Metformin lowers long-term diabetes risk

[Nathan DM, et al. Diabetes Care . 2019;doi:10.2337/dc18-1970.](http://care.diabetesjournals.org/content/early/2019/02/14/dc18-1970)

Metformin was shown to have long-term protective effects against diabetes development in adults at greatest risk, especially those with higher HbA1c levels and women who have had gestational diabetes, according to findings published in Diabetes Care .

“Whether metformin should be used for diabetes prevention requires a careful balance of benefits and risks,” Marinella Temprosa, PhD , assistant research professor in the department of epidemiology and biostatistics at George Washington University, and colleagues wrote.

These findings were elucidated from a long-term follow-up of the Diabetes Prevention Program (DPP) and the Diabetes Prevention Program Outcomes Study (DPPOS). In the first study, researchers recruited 3,234 adults with impaired glucose tolerance, elevated blood glucose and a BMI of at least 24 kg/m2, who were all categorized as at risk for diabetes, between 1996 and 1999.

Participants were randomly assigned to placebo, a lifestyle intervention or 850 mg metformin twice daily. In 2001, 1,861 participants continued in the DPPOS and were assigned 850 mg metformin twice a day regardless of their initial study group.

In a 15-year follow-up analysis, Temprosa and colleagues evaluated data from the placebo (n = 1,082; mean age, 50.3 years; 69% women) and metformin (n = 1,073; mean age, 50.9 years, 66.2% women) groups. Although oral glucose tolerance tests and fasting plasma glucose were used to diagnose diabetes in the two previous studies, the researchers included diagnosis by HbA1c in post hoc analysis.

At 15 years, the metformin group had lower diabetes incidence rates by 17% compared with placebo (HR = 0.83; 95% CI, 0.73-0.93), based on OGTT and FPG diagnosis, and 36% by HbA1c diagnosis (HR = 0.64; 95% CI, 0.55-0.75).

When OGTT and FPG were used as diagnostic tools, the researchers wrote that participants with higher FPG levels at baseline experienced an even greater effect from metformin ( P = .0004). They also noted that metformin lowered diabetes incidence by 41% in women who previously had gestational diabetes (HR = 0.59; 95% CI, 0.42-0.84). In contrast, with HbA1c as the diagnostic marker, there were “comparable beneficial effects … across all of the subgroups,” the researchers wrote.
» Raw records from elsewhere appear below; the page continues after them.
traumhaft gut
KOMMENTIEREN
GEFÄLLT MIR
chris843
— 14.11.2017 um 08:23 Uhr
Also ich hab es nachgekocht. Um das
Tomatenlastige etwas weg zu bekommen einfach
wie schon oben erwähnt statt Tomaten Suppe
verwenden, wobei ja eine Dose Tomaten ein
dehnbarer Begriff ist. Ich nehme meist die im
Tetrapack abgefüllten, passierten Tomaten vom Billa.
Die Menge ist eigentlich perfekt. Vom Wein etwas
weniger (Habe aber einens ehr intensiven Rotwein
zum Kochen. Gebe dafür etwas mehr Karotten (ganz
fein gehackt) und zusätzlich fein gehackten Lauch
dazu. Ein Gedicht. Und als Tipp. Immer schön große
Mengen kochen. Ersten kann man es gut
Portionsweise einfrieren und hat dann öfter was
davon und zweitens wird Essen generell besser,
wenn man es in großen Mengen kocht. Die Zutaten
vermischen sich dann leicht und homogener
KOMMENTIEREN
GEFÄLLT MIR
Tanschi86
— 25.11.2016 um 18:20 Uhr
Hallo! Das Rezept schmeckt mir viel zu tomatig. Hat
“Regardless of the means by which diabetes is diagnosed, the long-term effects of metformin on diabetes development in DPP/DPPOS suggest that metformin remains effective in this cohort,” the researchers wrote. “These results should help to prioritize those groups at high risk of developing diabetes who will benefit most from being treated with metformin. The conclusions regarding HbA1c must be considered carefully, as our original eligibility and diabetes development criteria were based on glucose and not HbA1c criteria.” – by Phil Neuffer

If I am understanding this correctly metformin had no effect on 83% of the people in the study. Of course they could be undergoing the typical gastrointestinal issues associated with metformin.

Its pretty clear based on this study why the ADA’s Step program which has metformin as Step 1 plans for its failure.

Dr Ralph DeFronzo use to be one of the biggest metformin proponents in the U.S. and was a key player in getting FDA approval. 25 years later he has seen the results. At ADA2017 he said his view has changed and “The most waste in type 2 diabetes is to continuously put people on metformin and sulfonylureas (glyburide, glimepiride, etc.). These drugs have no protective effect on the beta cell, and by the time you figure out what you’re doing, there are no beta cells left to save.”

With the growing use of CGMS within the T2 community it will become even more obvious that metformin does nothing to stop the post meal glucose spike and the PWD stays with elevated sugar levels way to long. What we do know is elevated sugars above 140mg/dl for even 2hours starts causing vascular degeneration.